Geothermal Energy in Canada: Existing Projects and Examining the Potential to Use Existing Oil and Gas Wells
Session Chair: Zach Harmer, CanGEA & Alison Thompson, CanGEA, email@example.com
Description: Building upon a 2016 study conducted by CanGEA in cooperation with the Government of Alberta and member companies, this session will examine existing geothermal projects in Canada as well as an analysis of the potential to repurpose inactive or abandoned wells for geothermal heat and energy. The session will utilize the data obtained from the 2016 study to explore how Alberta can best make use of the existing infrastructure for micro-power generation and heating. The session will include various case studies in Canada and around the world and in turn provide suggestions and advice that can be applied universally to other jurisdictions with a similar concentration of oil and gas wells. Preliminarily, the session will be broken down into four parts: (1) Review all ongoing geothermal project developments in Canada as well as a brief overview of Canadian policies directed at geothermal. (2) review of the Alberta case study using existing data obtained from the 2016 study. This will include an analysis of the necessary features to make a given oil and gas well a viable candidate for geothermal energy and heat generation. (3) An overview of existing technology, power generation systems, and companies interested in (re)developing oil and gas wells for geothermal heat and energy. (4) A look at current case studies in Alberta and abroad to demonstrate its possibility as well as to spur interest and development in other parts of the world.
Geothermal Production from Oil and Gas Fields
Session Chair: Kai Wang, University of Oklahoma, Xingru Wu, University of Oklahoma, firstname.lastname@example.org
Description: The goal of this session is to present the latest advances in geothermal production from oil and gas fields. Massive geothermal resources are stored in the hydrocarbon reservoirs indicated by sufficient data of bottomehole temperature at 248°F (120°C) or higher, and they could be easily accessed by existing wellbores. Utilizing oil and gas wells through the present infrastructures is an economically efficient way to produce geothermal energy. Operating within fully depleted or currently producing wells could eliminate the high cost and risk of drilling and completion, awake the sunken assets, produce clean energy, create cash flow from geothermal utilizations, and extend the economic life of mature oilfields. In this session, we will focus on recent efforts done by oil/gas producers and researchers to discover, predict, evaluate, test and enhance the oilfield geothermal production.
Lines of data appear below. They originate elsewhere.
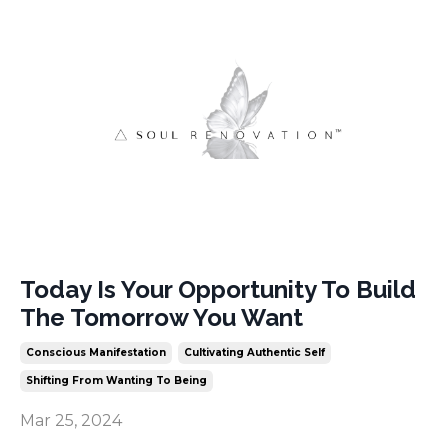
Today Is Your Opportunity To Build
The Tomorrow You Want
Conscious Manifestation
Cultivating Authentic Self
Shifting From Wanting To Being
Mar 25, 2024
This session also aims to identify the challenges in current oilfield geothermal productions and point out the possible solutions to unlock the potential and accelerate the geothermal production. The topics include but are not limited to: 1) geothermal extraction methods from oil and gas wells; 2) geothermal power generation; 3) coproduction of hydrocarbon and electricity; 4) geothermal waterflooding; 5) geothermal assisted crude oil transportation, 6) well selections for geothermal production, 7) enhanced geothermal production methods, 8) novel materials and technologies and 9) risks and opportunities in oilfield geothermal production.
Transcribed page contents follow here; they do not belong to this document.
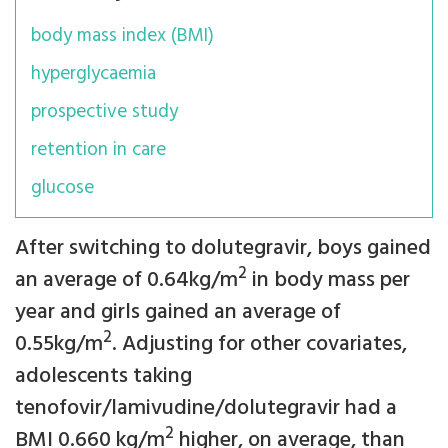
body mass index (BMI)
hyperglycaemia
prospective study
retention in care
glucose
After switching to dolutegravir, boys gained
2
an average of 0.64kg/m
in body mass per
year and girls gained an average of
2
0.55kg/m
. Adjusting for other covariates,
adolescents taking
tenofovir/lamivudine/dolutegravir had a
2
BMI 0.660 kg/m
higher, on average, than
Grid Effects from adding 4,000 GWh/yr of Wind, Solar, or Geothermal Generation
Session Chair: Kevin Kitz, email@example.com
Description: As major efforts are undertaken to reduce CO2 emissions from the generation of electricity, there is a tendency to consider that any MWh of renewable energy reduces the carbon emissions of the grid by the same amount, and also that the cost of a renewable contract is representative of the full cost to the grid. This provides an enormous advantage to solar and wind worldwide over geothermal, and hence geothermal loses market and growth opportunity. However, studies published over the last several years indicate that neither lower cost, nor lower CO2 is true. In short counting “RECs” is not an accurate way to achieve either low cost or low CO2 emissions. The goal of this session is to have papers that investigate the effect of taking a current system, and adding 4,000 GWh/yr (Roughly equivalent to = ~450 MW/yr of geothermal, or 1,500 to 1,800 MW of solar, or 1,200 to 1,600 MW of wind.) The objectives sought in the papers will be to address in a single paper as many effects as possible of the annual grid effects such as cost of integration, transmission capacity requirements, carbon emissions, backup generation, short term and long term jobs, taxes, etc.
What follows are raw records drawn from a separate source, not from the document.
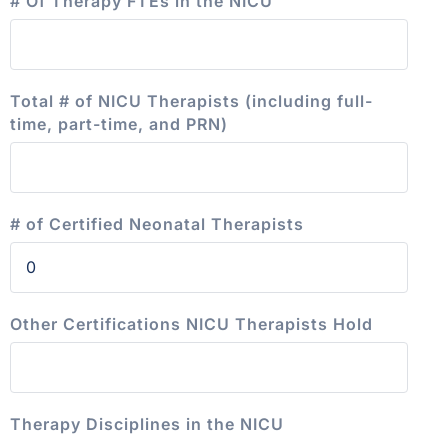
# Of Therapy FTEs in the NICU
Total # of NICU Therapists (including full-
time, part-time, and PRN)
# of Certified Neonatal Therapists
Other Certifications NICU Therapists Hold
Therapy Disciplines in the NICU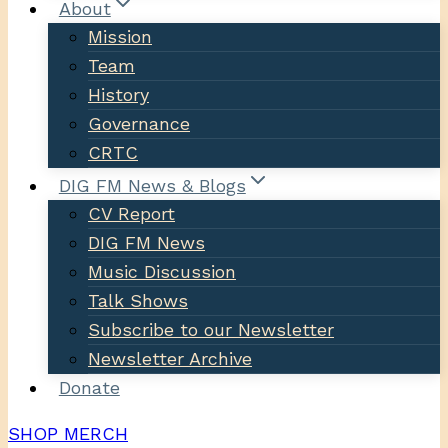
About
Mission
Team
History
Governance
CRTC
DIG FM News & Blogs
CV Report
DIG FM News
Music Discussion
Talk Shows
Subscribe to our Newsletter
Newsletter Archive
Donate
SHOP MERCH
How the Best Practice Management of Geothermal Resources
Session Chair: Paul Siratovich, Upflow NZ, firstname.lastname@example.org
Description: Detailed scrutiny of the processes going on in geothermal systems during the operational phase dictates the long term running costs (and ultimately profitability) of a geothermal development. Unforeseen problems with surface equipment, well bore assets and reservoir issues can quickly incur incredibly large capital expenditures that may push a geothermal project from a net positive endeavor to a rapidly cash hemorrhaging project. System forecasting, reservoir management, reservoir monitoring, maintenance scheduling as well as continuous scrutiny of reservoir and surface processes all provide early warning signs so that operators can react to minor issues before they become irreversibly damaging to the geothermal project. This session explore what the best practices in resource management are and will allow an open forum for operators, regulators and developers to share ideas and experiences to come up with an answer to the question: “How do the best in the world manage their geothermal resources?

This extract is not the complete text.